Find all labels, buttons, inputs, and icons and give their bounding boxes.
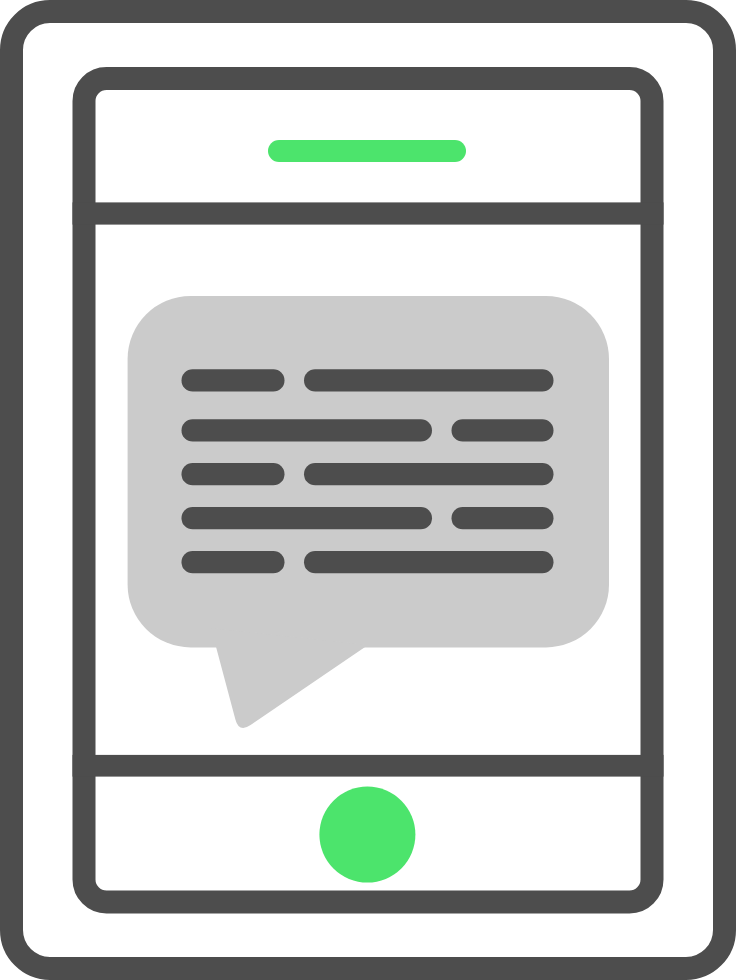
button[interactable]: Message: [128, 296, 609, 647]
button[interactable]: Home: [319, 787, 415, 883]
button[interactable]: Title: [268, 140, 466, 162]
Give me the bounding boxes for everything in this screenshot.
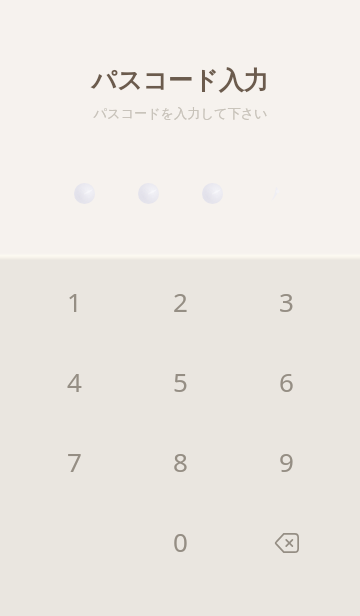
staticText: 2 [173, 284, 188, 319]
staticText: パスコードを入力して下さい [93, 105, 268, 122]
button[interactable]: 6 [233, 341, 339, 421]
staticText: 3 [279, 284, 294, 319]
button[interactable]: 7 [21, 421, 127, 501]
staticText: パスコード入力 [91, 65, 269, 96]
staticText: 8 [173, 444, 188, 479]
staticText: 5 [173, 364, 188, 399]
button[interactable]: 3 [233, 261, 339, 341]
other: Backspace [274, 533, 299, 553]
button[interactable]: Backspace [233, 501, 339, 581]
staticText: 0 [173, 524, 188, 559]
button[interactable]: 1 [21, 261, 127, 341]
button[interactable]: 8 [127, 421, 233, 501]
staticText: 9 [279, 444, 294, 479]
button[interactable]: 0 [127, 501, 233, 581]
button[interactable]: 5 [127, 341, 233, 421]
staticText: 6 [279, 364, 294, 399]
button[interactable]: 2 [127, 261, 233, 341]
staticText: 7 [67, 444, 82, 479]
staticText: 1 [67, 284, 82, 319]
button[interactable]: 9 [233, 421, 339, 501]
staticText: 4 [67, 364, 82, 399]
button[interactable]: 4 [21, 341, 127, 421]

● ● ●

Each entry above should be given again exactly, with its pictures omitted.

Find all labels, buttons, inputs, and icons and give their bounding boxes.
button[interactable]: Message: [128, 296, 609, 647]
button[interactable]: Home: [319, 787, 415, 883]
button[interactable]: Title: [268, 140, 466, 162]
Give me the bounding boxes for everything in this screenshot.
staticText: 2 [173, 284, 188, 319]
staticText: パスコードを入力して下さい [93, 105, 268, 122]
button[interactable]: 6 [233, 341, 339, 421]
staticText: 3 [279, 284, 294, 319]
button[interactable]: 7 [21, 421, 127, 501]
staticText: パスコード入力 [91, 65, 269, 96]
staticText: 8 [173, 444, 188, 479]
staticText: 5 [173, 364, 188, 399]
button[interactable]: 3 [233, 261, 339, 341]
other: Backspace [274, 533, 299, 553]
button[interactable]: Backspace [233, 501, 339, 581]
staticText: 0 [173, 524, 188, 559]
button[interactable]: 1 [21, 261, 127, 341]
button[interactable]: 8 [127, 421, 233, 501]
staticText: 9 [279, 444, 294, 479]
button[interactable]: 0 [127, 501, 233, 581]
button[interactable]: 5 [127, 341, 233, 421]
staticText: 6 [279, 364, 294, 399]
button[interactable]: 2 [127, 261, 233, 341]
staticText: 7 [67, 444, 82, 479]
staticText: 1 [67, 284, 82, 319]
button[interactable]: 9 [233, 421, 339, 501]
staticText: 4 [67, 364, 82, 399]
button[interactable]: 4 [21, 341, 127, 421]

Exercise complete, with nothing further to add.